For instance, Incognia uses device fingerprinting in combination with location to create a more resilient approach to identifying individuals. Even if a device is factory reset, we've developed a way to analyze the device’s parameters (make, model, OS version, etc.) in combination with its precise location in order to identify that it’s the same device as before. This means that it can be blocked preemptively before the fraudster uses it to rejoin the app.
The precise location signals from our solution can even be used to earmark locations that have been associated with fraud in the past, down to the apartment level. This means that, even if fraudsters were willing to buy entirely new devices to rejoin the platform, we could still recognize that these new devices were being used in the same high-risk location. With this information, the platform could block the new devices before the fraudster ever had the chance to use them for fraudulent activity.
It’s not that food delivery apps don’t already use tools to combat ban evasion and account sharing. The problem is, fraudsters know about these tools, and they're constantly searching for and implementing new workarounds. One example is the factory resetting to evade device fingerprinting, as mentioned above. Implementing additional signals, like location, can help make device fingerprinting stronger.
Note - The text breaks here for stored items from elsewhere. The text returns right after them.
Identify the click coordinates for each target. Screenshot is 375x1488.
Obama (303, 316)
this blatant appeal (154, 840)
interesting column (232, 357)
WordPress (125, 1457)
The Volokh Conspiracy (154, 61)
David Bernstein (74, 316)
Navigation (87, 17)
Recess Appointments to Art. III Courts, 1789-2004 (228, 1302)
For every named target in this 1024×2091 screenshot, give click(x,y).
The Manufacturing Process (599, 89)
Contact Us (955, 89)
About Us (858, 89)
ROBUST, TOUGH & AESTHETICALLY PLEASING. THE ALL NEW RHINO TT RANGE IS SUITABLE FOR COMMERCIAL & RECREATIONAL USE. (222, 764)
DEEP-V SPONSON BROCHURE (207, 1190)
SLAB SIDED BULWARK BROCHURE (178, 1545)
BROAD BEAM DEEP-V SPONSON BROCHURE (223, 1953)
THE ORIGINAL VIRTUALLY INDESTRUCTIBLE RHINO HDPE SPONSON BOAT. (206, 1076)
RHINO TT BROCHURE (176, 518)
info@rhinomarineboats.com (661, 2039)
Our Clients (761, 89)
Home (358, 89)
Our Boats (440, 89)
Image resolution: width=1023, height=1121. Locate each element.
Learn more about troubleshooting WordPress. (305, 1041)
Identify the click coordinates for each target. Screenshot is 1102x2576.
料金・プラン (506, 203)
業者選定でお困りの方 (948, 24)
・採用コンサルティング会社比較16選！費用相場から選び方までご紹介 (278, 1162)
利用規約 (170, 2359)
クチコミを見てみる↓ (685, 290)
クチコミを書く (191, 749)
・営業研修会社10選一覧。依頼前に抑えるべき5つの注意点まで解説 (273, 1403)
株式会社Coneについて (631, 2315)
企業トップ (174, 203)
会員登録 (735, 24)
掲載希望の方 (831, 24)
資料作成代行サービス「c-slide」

However, signals like location should also be evaluated for how tamper-resistant they are. For example, GPS isn’t enough for fraud prevention because it’s easily spoofed by downloading an app or entering developer mode on the device. Instead, Incognia uses a combination of environmental signals to map locations, meaning that our solution can’t be easily tricked or spoofed by fraudsters. This is just one example of how to ensure fraudsters can’t find easy ways to get around the measures put in place to stop them.
The ongoing battle against fraud in the food delivery industry requires a multi-pronged approach. While fraudsters continue to innovate in their methods, it's imperative that these platforms remain a step ahead, constantly improving their security measures.
Stronger device-to-identity binding, persistent device fingerprinting, and tamper-resistant tools are key elements in this fight against fraud. Although traditional methods like GPS can be easily circumvented, next-generation solutions like Incognia's offer a more robust defense. Ultimately, maintaining integrity and trust in food delivery apps is crucial not only for the safety of users but also for the sustainable growth of these platforms.